U.S. Nuclear Negotiations With Iran. U.S. Department of State, Public domain, via Wikimedia Commons

Pourparlers États-Unis–Iran : paix fragile ou guerre

Étant donné la combinaison de personnalités et d’intérêts nationaux impliqués, nous ne pouvons tout simplement pas savoir.

Le succès serait probablement un compromis à court terme, permettant de sauver la face des deux parties, mais laissant de nombreuses questions bilatérales et régionales majeures non résolues. L’échec risquerait de mener à une guerre initiée par les États-Unis avec des résultats chaotiques et peut-être sans véritables vainqueurs.

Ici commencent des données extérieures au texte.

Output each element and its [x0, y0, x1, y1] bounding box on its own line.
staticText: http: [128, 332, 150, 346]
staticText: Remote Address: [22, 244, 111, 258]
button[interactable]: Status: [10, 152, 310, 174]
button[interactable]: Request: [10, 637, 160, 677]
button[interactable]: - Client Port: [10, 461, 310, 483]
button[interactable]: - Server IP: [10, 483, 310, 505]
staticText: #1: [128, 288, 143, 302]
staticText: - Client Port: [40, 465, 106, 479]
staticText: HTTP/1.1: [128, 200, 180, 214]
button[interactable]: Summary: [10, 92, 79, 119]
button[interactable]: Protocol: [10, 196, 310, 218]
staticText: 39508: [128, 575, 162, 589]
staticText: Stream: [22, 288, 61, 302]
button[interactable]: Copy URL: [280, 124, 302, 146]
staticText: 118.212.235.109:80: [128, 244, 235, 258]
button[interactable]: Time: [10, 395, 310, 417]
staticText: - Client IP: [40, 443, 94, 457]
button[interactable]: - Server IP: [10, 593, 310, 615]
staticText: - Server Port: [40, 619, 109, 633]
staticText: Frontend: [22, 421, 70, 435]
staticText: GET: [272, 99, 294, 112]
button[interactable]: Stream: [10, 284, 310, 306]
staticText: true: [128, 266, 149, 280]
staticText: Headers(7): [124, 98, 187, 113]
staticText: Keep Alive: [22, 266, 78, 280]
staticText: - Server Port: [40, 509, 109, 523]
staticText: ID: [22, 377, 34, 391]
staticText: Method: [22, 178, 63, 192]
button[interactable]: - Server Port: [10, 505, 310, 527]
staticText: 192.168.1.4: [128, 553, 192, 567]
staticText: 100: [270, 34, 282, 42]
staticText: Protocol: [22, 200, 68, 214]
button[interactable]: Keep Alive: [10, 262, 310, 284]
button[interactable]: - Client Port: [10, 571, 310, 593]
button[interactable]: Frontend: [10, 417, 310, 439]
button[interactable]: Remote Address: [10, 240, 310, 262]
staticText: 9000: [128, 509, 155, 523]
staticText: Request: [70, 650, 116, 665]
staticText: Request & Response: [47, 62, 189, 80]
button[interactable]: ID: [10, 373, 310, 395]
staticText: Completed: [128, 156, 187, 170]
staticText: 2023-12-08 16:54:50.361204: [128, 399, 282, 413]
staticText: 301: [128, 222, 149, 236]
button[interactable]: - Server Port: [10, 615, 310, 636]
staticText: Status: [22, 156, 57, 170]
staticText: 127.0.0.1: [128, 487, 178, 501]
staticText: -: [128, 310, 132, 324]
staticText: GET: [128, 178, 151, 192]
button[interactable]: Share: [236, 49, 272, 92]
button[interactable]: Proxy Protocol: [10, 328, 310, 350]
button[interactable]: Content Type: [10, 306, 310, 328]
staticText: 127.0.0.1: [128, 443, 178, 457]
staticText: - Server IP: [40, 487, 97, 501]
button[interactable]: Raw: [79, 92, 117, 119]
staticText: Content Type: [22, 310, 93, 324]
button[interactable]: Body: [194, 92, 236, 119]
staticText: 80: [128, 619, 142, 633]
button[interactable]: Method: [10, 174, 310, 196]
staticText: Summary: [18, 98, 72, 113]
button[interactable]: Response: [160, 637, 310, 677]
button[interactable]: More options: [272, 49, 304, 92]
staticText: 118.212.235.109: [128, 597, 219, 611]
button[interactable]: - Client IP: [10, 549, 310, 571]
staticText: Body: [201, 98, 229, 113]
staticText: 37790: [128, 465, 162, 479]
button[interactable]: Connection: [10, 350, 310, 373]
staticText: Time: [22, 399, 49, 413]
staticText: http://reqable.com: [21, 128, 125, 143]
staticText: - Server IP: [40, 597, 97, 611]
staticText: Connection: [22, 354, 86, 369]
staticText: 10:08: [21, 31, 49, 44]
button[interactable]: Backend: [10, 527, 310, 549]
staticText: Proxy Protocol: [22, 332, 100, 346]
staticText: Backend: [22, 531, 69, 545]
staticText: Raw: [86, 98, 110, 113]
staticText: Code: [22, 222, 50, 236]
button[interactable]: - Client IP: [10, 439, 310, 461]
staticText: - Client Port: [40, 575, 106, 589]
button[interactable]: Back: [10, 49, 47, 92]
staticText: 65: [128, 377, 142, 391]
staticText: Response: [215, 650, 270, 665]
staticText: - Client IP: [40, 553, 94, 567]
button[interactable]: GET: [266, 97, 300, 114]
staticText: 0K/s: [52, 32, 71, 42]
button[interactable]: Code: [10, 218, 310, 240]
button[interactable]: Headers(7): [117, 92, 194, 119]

Que veut le président Donald Trump ?

À court terme, il veut un « accord de paix » comportant plusieurs composants. Bien que tous les détails ne soient pas publics, l’objectif principal est nucléaire. L’Iran ne doit pas avoir la capacité de fabriquer une arme nucléaire. Bien que certains rapports suggèrent que les États-Unis exigent la fermeture complète du programme nucléaire iranien, la plupart des informations affirment que les exigences des États-Unis se limitent à ce que l’Iran cesse la production et renonce à tout uranium enrichi au-delà de ce qui est nécessaire à ses besoins énergétiques nucléaires domestiques. Les exigences des États-Unis incluent également l’accord de l’Iran pour des inspections de l’Agence internationale de l’énergie atomique (AIEA) afin de vérifier qu’il respecte cet engagement.

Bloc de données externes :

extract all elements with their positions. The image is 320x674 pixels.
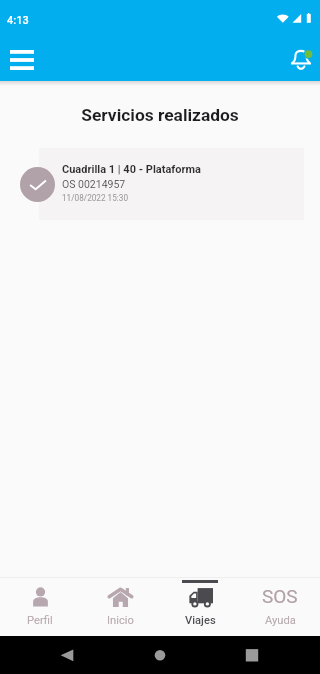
button[interactable]: SOS xyxy=(240,577,320,636)
button[interactable]: Viajes xyxy=(160,577,240,636)
staticText: SOS xyxy=(262,585,298,607)
button[interactable]: Open navigation menu xyxy=(2,43,42,75)
staticText: Viajes xyxy=(185,614,216,627)
button[interactable]: Perfil xyxy=(0,577,80,636)
staticText: Cuadrilla 1 | 40 - Plataforma xyxy=(62,163,201,176)
staticText: Perfil xyxy=(27,614,53,627)
button[interactable]: Notifications xyxy=(287,43,315,75)
staticText: Servicios realizados xyxy=(0,105,320,125)
staticText: 4:13 xyxy=(7,14,29,27)
button[interactable]: Recent apps xyxy=(233,636,271,674)
button[interactable] xyxy=(39,148,304,220)
button[interactable]: Inicio xyxy=(80,577,160,636)
button[interactable]: Home xyxy=(141,636,179,674)
button[interactable]: Back xyxy=(48,636,86,674)
staticText: OS 00214957 xyxy=(62,178,126,190)
staticText: Inicio xyxy=(107,614,134,627)
staticText: Ayuda xyxy=(265,614,296,627)
staticText: 11/08/2022 15:30 xyxy=(62,193,128,203)
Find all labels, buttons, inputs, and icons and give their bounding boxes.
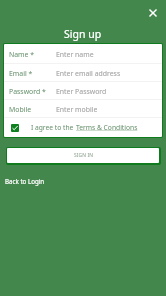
staticText: Enter mobile — [56, 105, 98, 114]
staticText: Terms & Conditions — [76, 123, 138, 132]
staticText: Email * — [9, 69, 33, 78]
button[interactable]: Mobile — [4, 100, 162, 117]
button[interactable]: Close — [144, 4, 161, 21]
button[interactable]: Back to Login — [2, 175, 48, 187]
staticText: Back to Login — [5, 177, 45, 185]
staticText: SIGN IN — [74, 152, 93, 159]
staticText: Enter Password — [56, 87, 107, 96]
button[interactable]: SIGN IN — [7, 148, 159, 163]
staticText: I agree to the — [31, 123, 76, 132]
button[interactable]: Password * — [4, 82, 162, 99]
button[interactable]: Email * — [4, 64, 162, 81]
staticText: Name * — [9, 50, 35, 59]
staticText: Enter name — [56, 50, 94, 59]
staticText: Password * — [9, 87, 46, 96]
button[interactable]: Name * — [4, 44, 162, 63]
button[interactable]: I agree to the — [4, 118, 162, 137]
staticText: Enter email address — [56, 69, 121, 78]
staticText: Mobile — [9, 105, 32, 114]
staticText: Sign up — [64, 27, 102, 41]
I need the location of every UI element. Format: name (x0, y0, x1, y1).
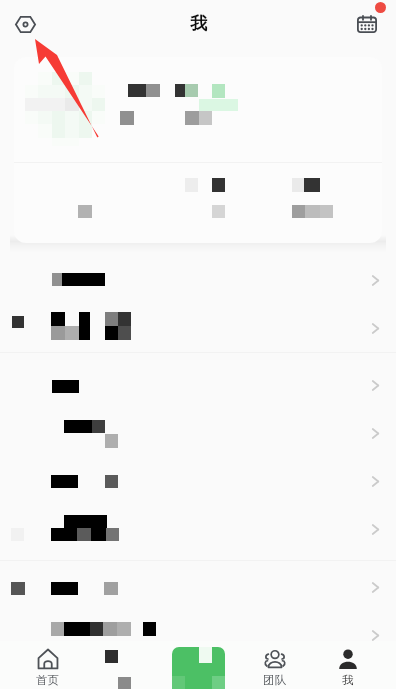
staticText: 团队 (263, 673, 286, 687)
button[interactable]: Item 8 (0, 611, 396, 659)
button[interactable]: Item 4 (0, 409, 396, 457)
button[interactable]: Stat 3 (259, 163, 382, 243)
button[interactable]: 团队 (255, 641, 294, 689)
button[interactable]: Stat 2 (136, 163, 259, 243)
button[interactable]: Stat 1 (14, 57, 382, 243)
staticText: 首页 (36, 673, 59, 687)
button[interactable]: Item 1 (0, 256, 396, 304)
staticText: 我 (342, 673, 354, 687)
button[interactable]: Add (172, 647, 225, 689)
staticText: 我 (190, 13, 207, 34)
button[interactable]: Item 7 (0, 563, 396, 611)
button[interactable]: Tab 2 (99, 641, 138, 689)
button[interactable]: Scan (8, 7, 42, 41)
button[interactable]: 首页 (28, 641, 67, 689)
button[interactable]: Item 3 (0, 361, 396, 409)
button[interactable]: Item 5 (0, 457, 396, 505)
button[interactable]: 我 (328, 641, 367, 689)
button[interactable]: Item 2 (0, 304, 396, 352)
button[interactable]: Stat 1 (14, 163, 136, 243)
button[interactable]: Calendar (352, 9, 381, 38)
button[interactable]: Item 6 (0, 505, 396, 553)
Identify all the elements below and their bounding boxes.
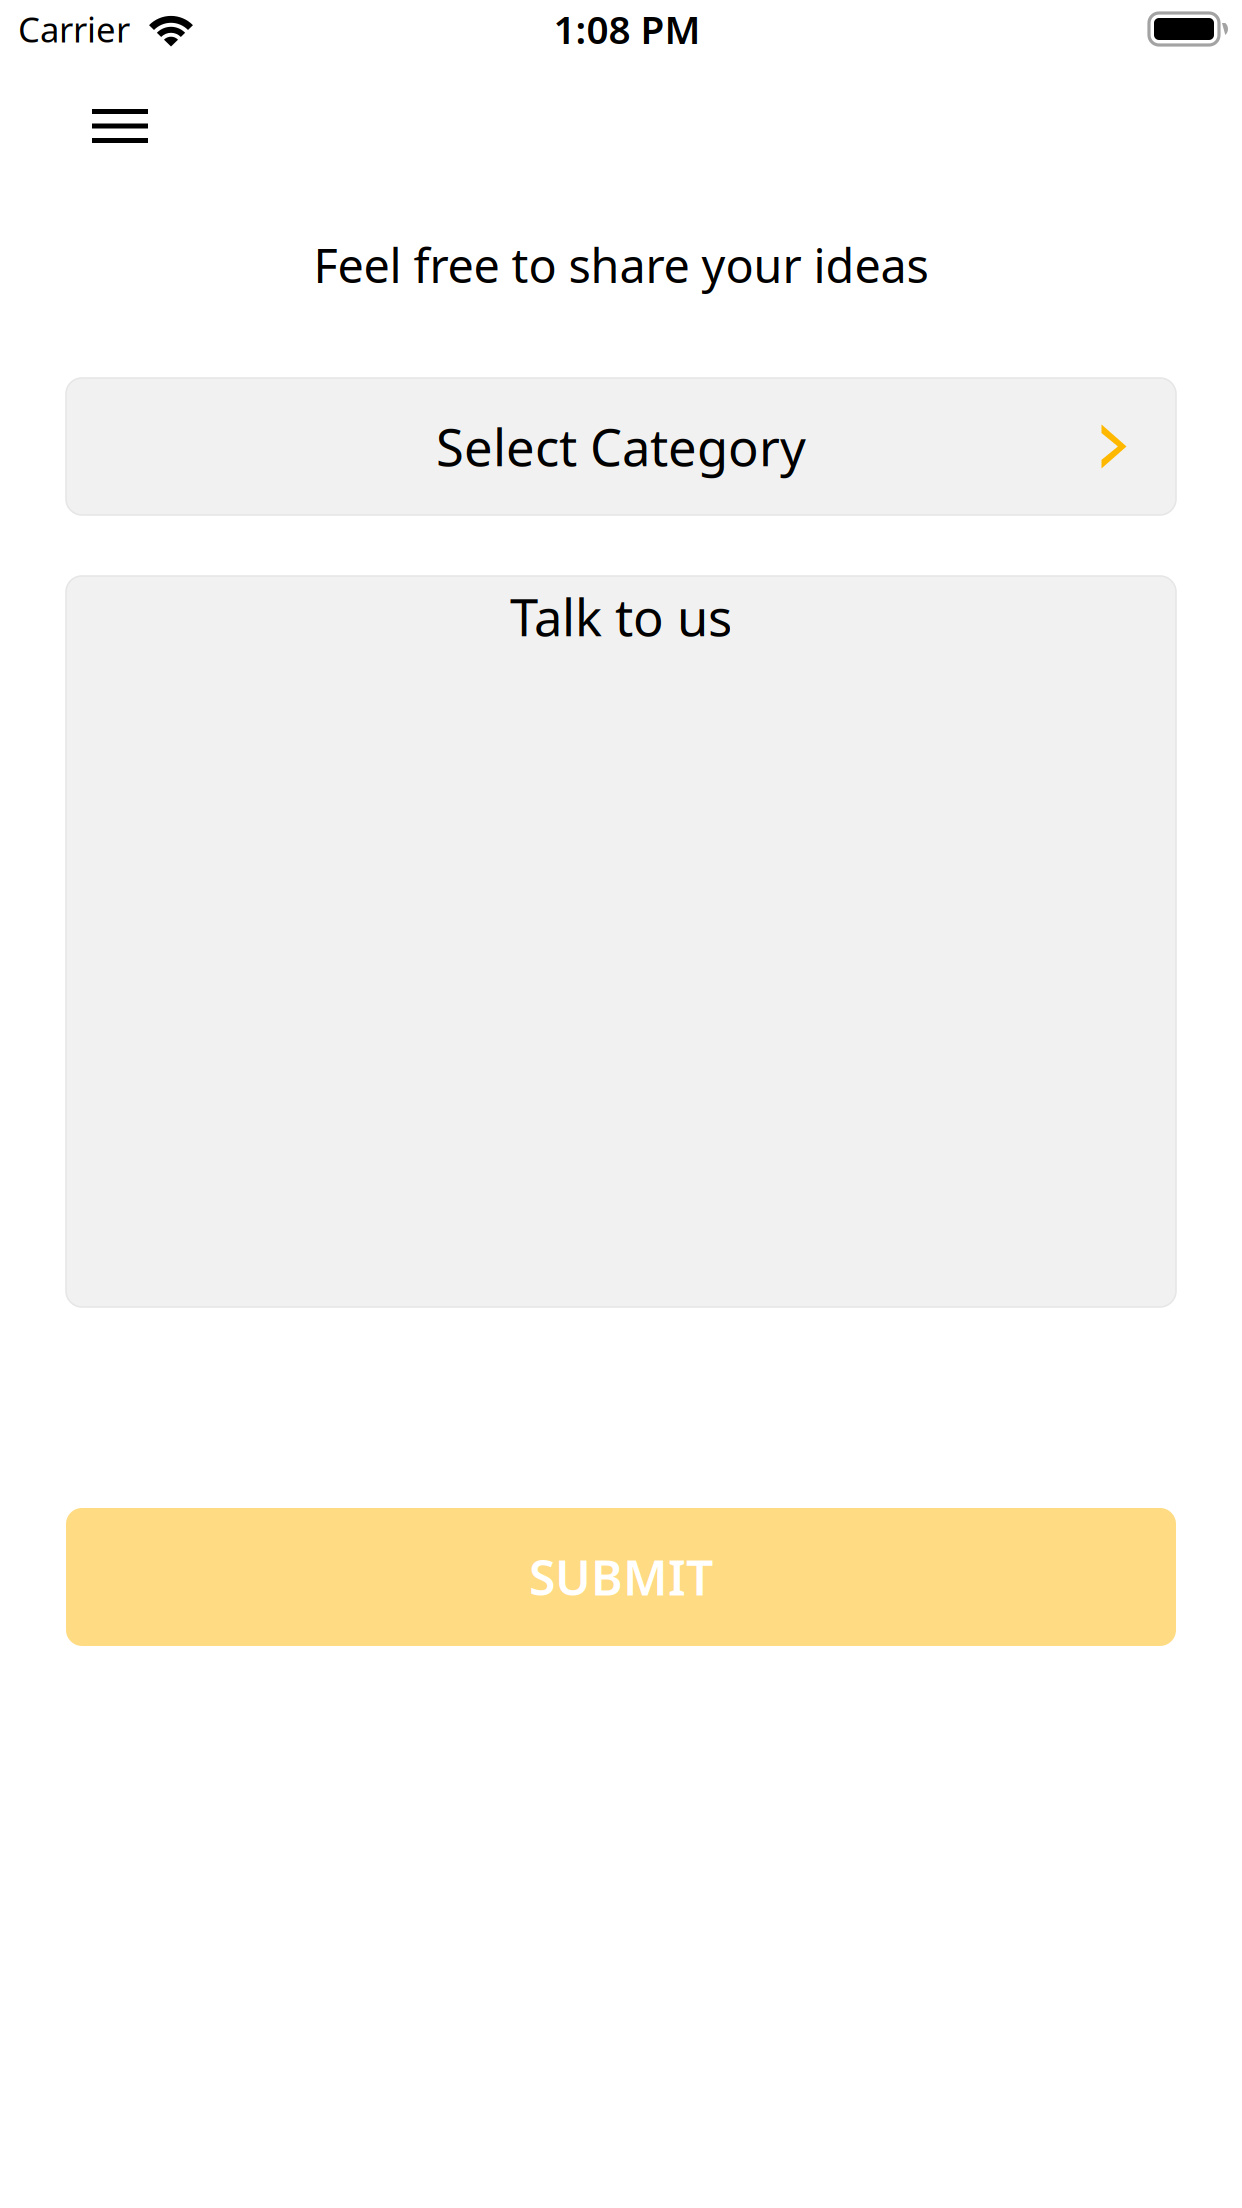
staticText: Carrier — [18, 6, 130, 52]
staticText: Feel free to share your ideas — [314, 234, 928, 296]
button[interactable]: SUBMIT — [66, 1508, 1176, 1646]
staticText: 1:08 PM — [554, 3, 700, 55]
staticText: Talk to us — [510, 583, 732, 650]
staticText: Select Category — [436, 413, 806, 480]
button[interactable]: Select Category — [66, 378, 1176, 515]
button[interactable]: Menu — [0, 58, 188, 187]
staticText: SUBMIT — [529, 1545, 713, 1609]
button[interactable]: Talk to us — [66, 576, 1176, 1307]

D’autres demandes comprennent la limitation de la portée de tous les missiles balistiques à environ 500 km (contre environ 2000 km actuellement), l’arrêt de toutes les hostilités à l’égard des pays de la région, ainsi que du soutien aux autres nations ou groupes impliqués dans de telles hostilités. Ces conditions mettraient Israël hors de portée et décourageraient de nouvelles attaques iraniennes contre Israël, bien que le terme « hostilités » soit laissé flou. Il est difficile d’imaginer que l’Iran accepte la première. Un accord sur la deuxième pourrait être possible. Une formule pourrait consister à reconnaître le droit d’Israël à exister (comme le fait l’Autorité palestinienne – PA) et à cesser les hostilités et le soutien aux groupes dans le cadre de progrès vers une solution à deux États.

L’objectif de Trump est de « maximiser la pression », précipitant un « changement de régime » — c’est-à-dire la fin de l’autocratie dirigée par les mollahs conservateurs de l’Iran et de leurs gardiens militaires, les Gardiens de la révolution islamique (IRGC). Il s’agit d’un objectif à plus long terme, mais qu’il poursuivra de manière opportuniste à court terme si les circonstances le permettent, comme en cas d’éclatement d’une guerre.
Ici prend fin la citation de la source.